Разумеется, я не был наивен настолько, чтобы думать, что за прошедшие годы она не изменилась. Просто меня поразило, что в ней еще проглядывала прежняя Рая, неохотно и с опаской. Но я сразу решил пренебречь прежней и иметь дело с новой, мне еще не известной. Впрочем, хватило пары слов, одного жеста, когда она оперлась кончиками пальцев о поверхность стола, чтобы узнать о новой Рае все, что я хотел знать, и вести себя так, как будто прежней никогда не существовало.
Сославшись на духоту, я соврал, что у меня немного кружится голова. Она засмеялась и повторила: «Кружится голова», превращая мои слова в комплимент, не слишком удачный, банальный, а потому бесполезный.
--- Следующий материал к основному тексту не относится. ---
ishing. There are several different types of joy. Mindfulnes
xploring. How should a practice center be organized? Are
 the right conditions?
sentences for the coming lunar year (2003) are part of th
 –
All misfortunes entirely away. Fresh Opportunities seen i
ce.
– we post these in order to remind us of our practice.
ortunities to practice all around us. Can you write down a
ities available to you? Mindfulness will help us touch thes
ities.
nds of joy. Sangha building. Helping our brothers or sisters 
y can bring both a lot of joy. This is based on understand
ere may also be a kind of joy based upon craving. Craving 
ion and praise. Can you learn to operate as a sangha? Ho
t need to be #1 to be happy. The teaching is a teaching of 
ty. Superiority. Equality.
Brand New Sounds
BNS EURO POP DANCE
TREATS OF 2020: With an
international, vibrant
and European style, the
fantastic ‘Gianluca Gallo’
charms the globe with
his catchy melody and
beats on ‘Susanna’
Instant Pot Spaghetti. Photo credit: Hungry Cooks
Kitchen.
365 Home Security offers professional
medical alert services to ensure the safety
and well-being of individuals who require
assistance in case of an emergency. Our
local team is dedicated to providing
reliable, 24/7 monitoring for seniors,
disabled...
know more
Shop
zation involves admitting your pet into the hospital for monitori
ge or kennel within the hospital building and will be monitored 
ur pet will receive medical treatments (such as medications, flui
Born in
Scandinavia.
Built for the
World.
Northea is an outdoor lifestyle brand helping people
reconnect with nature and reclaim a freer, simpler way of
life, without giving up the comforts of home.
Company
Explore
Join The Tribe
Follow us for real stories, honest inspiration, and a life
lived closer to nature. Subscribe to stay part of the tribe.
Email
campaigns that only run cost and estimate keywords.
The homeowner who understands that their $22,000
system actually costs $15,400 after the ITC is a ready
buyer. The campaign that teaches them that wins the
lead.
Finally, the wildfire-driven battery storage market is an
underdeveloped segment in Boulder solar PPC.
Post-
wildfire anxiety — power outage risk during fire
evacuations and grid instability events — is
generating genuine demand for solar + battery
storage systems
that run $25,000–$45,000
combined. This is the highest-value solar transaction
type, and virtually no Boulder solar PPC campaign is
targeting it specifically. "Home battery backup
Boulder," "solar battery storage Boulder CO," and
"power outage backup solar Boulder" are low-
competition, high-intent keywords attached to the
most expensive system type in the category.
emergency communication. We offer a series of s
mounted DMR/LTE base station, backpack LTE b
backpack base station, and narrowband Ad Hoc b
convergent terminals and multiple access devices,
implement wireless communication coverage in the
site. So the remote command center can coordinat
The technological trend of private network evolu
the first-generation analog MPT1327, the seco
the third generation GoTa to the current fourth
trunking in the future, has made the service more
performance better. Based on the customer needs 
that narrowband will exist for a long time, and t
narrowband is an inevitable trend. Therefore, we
Получилось, что смех ее вызван всего лишь снисхождением к моей беспомощности приблизиться к ней хотя бы на словах. Она как будто намекала мне: попробуй по-другому, может быть, тогда получится!
Что бы я ни сказал теперь, было бы истолковано ею превратно, в смысле вожделения. Случилось то, чего я более всего опасался. Но я не мог позволить себе молчать. Молчание было против меня, молчание отнимало у меня последний шанс сказать то, что должно быть сказано, ибо с самого начала нашей встречи я был уверен, что самое важное между нами должно прозвучать, чтобы состояться. И вот, нам нечего сказать друг другу: безмолвные, пустые, мы предоставлены каждый себе.
Нет, ей было что сказать, но она молчала, и это молчание, длящееся, когда она говорила о посторонних вещах (любая вещь, произнесенная ею, пущенная в расход, делалась посторонней), молчание становилось все более невыносимым не только для нее самой, но и для меня, к кому оно было в данную минуту обращено. В данной минуте была большая тяжесть, точно данная минута застыла под взглядом Медузы и покорно дожидалась, когда божество отведет взгляд, чтобы ожить, прийти в движение… Я ощутил на себе всю тяжесть неразрешимой ситуации, в которую меня завела «данная минута», слишком короткая, чтобы успеть найти решение, устраивающее обоих. Положиться на время, другого пути я не видел и не допускал. Но о каком пути может идти речь, если протяженность, поддерживающая видимость жизни, ушла в прошлое, оставив на память о себе лишь половые признаки противоположности, которыми ни я, ни она не знали, как распорядиться, на что употребить. Будь она на моем месте, я бы знал, с чего начать, но так же верно и то, что, будь я на ее месте, она бы не знала, чем кончить. Как ни верти, протяженности не восстановить даже ценой желания. Но у нее, я это чувствовал, не было ни малейшего желания восстанавливать что-либо. Стереть с лица, вырвать с корнем, пустить по ветру, превратить мир в выеденное яйцо — вот чем были заняты ее мысли, если, конечно, можно назвать мыслями ничем не управляемые косяки слов, заполнившие ее молчание.